(TASK REQUIREMENTS): Leave out the pictures and print the records below exactly.
******************************
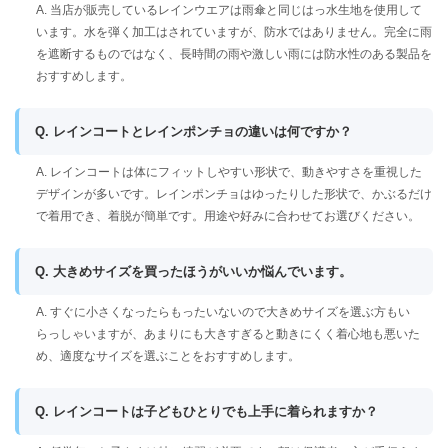
A. 当店が販売しているレインウエアは雨傘と同じはっ水生地を使用して
います。水を弾く加工はされていますが、防水ではありません。完全に雨
を遮断するものではなく、長時間の雨や激しい雨には防水性のある製品を
おすすめします。
Q. レインコートとレインポンチョの違いは何ですか？
A. レインコートは体にフィットしやすい形状で、動きやすさを重視した
デザインが多いです。レインポンチョはゆったりした形状で、かぶるだけ
で着用でき、着脱が簡単です。用途や好みに合わせてお選びください。
Q. 大きめサイズを買ったほうがいいか悩んでいます。
A. すぐに小さくなったらもったいないので大きめサイズを選ぶ方もい
らっしゃいますが、あまりにも大きすぎると動きにくく着心地も悪いた
め、適度なサイズを選ぶことをおすすめします。
Q. レインコートは子どもひとりでも上手に着られますか？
******************************
(ANSWER TO THIS TASK):
A. 当店が販売しているレインウエアは雨傘と同じはっ水生地を使用して
います。水を弾く加工はされていますが、防水ではありません。完全に雨
を遮断するものではなく、長時間の雨や激しい雨には防水性のある製品を
おすすめします。
Q. レインコートとレインポンチョの違いは何ですか？
A. レインコートは体にフィットしやすい形状で、動きやすさを重視した
デザインが多いです。レインポンチョはゆったりした形状で、かぶるだけ
で着用でき、着脱が簡単です。用途や好みに合わせてお選びください。
Q. 大きめサイズを買ったほうがいいか悩んでいます。
A. すぐに小さくなったらもったいないので大きめサイズを選ぶ方もい
らっしゃいますが、あまりにも大きすぎると動きにくく着心地も悪いた
め、適度なサイズを選ぶことをおすすめします。
Q. レインコートは子どもひとりでも上手に着られますか？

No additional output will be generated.